Hunt is a cultural experience

by Chris Meyers Almey
Northern News Services

NNSL (Feb 21/97) - It was a long stalk for Shawn Johnston and Dene guide Ed Landry. But they were now within striking distance of harvesting a wood bison.

Wolves in the area had made the beasts doubly skittish.

"We got to within 150 yards before it spotted us," Johnston said of a wary bull.

There were 20 in the group, but not one clear shot. Then they fled, with most bunching together and running as a herd, Johnston said. Three or four were strung out behind.

Johnston zeroed in on the last with his .340 Weatherby magnum rifle. He was the lucky holder of one of 17 wood bison tags drawn last November in a public lottery.

His father, Dale, accompanied him on this January hunt in the Mackenzie Bison Sanctuary, along with Shawn's uncle, Kevin Johnston, who had been drawn as a standby alternate on another tag.

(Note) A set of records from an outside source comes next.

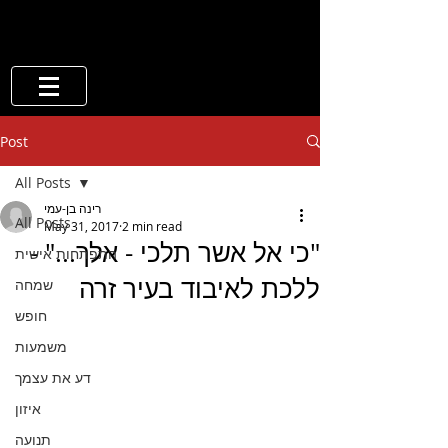
Post
All Posts
רינה בן-עמי
All Posts
May 31, 2017
2 min read
"כי אל אשר תלכי - אלך..." -
התפתחות אישית
ללכת לאיבוד בעיר זרה
שמחה
חופש
משמעות
דע את עצמך
איזון
תנועה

All live in Yellowknife.

Dale wrote a letter following the hunt to the Renewable Resources wood bison management board.

In it, he said "Over the course of the hunt we had the opportunity to discuss many topics (with Ed Landry) such as wood bison hunting, land clearing, business ventures, snowmobiles and some history of Fort Providence Dene.

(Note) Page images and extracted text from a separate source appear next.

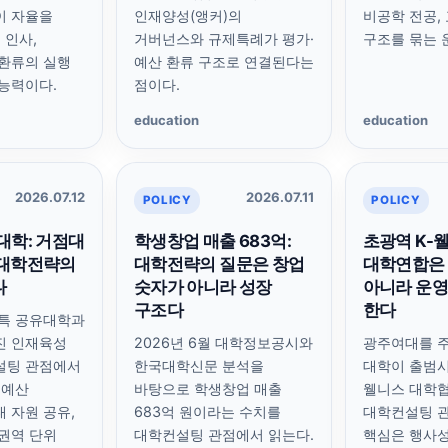
이 자율을
인재양성(앵커)의
비공학 전공,
 인사,
거버넌스와 규제특례가 평가·
구조를 묶는 
환류의 실행
예산 환류 구조로 연결된다는
능력이다.
점이다.
education
education
2026.07.12
2026.07.11
POLICY
POLICY
대학: 거점대
학생창업 매출 683억:
초광역 K-
 대학전략의
대학전략의 질문은 창업
대학연합은
다
숫자가 아니라 성장
아니라 운
구조다
한다
3특 공유대학과
진 인재육성
2026년 6월 대학정보공시와
광주여대를 주
설팅 관점에서
한국대학신문 분석을
대학이 출범시
 예산
바탕으로 학생창업 매출
웰니스 대학
 자원 공유,
683억 원이라는 수치를
대학컨설팅 관
권역 단위
대학컨설팅 관점에서 읽는다.
핵심은 행사성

"This was not only a hunt, but also a cultural experience."

Shawn wrote that "Ed demonstrated he had great knowledge and respect of the bison herd and he made me realize that there were other aspects to the hunt than just getting the animal.

"He is truly a professional guide and guardian of the bison herd."

Shawn's first shot from the super-powerful magnum was right on the mark. "It (the bison) was so massive it didn't feel it. It was like swatting a fly ... after the shot hit it went another 600 yards."

Shawn and Landry ran after the creature and Shawn finished it off.

"I was looking at it in awe," Shawn said. "All of a sudden it got up on its front hooves and did a howl. It sounded like a lion. Then it turned its head and looked at me.

"I backed away pretty fast to the first clump of willows I could find. It fell over dead after that."

The yield from this medium-sized 740-kilogram carcass was 360 kilograms of roasts, steaks and stew meat, a liver that would fill most of a bushel basket and a heart larger than a human head.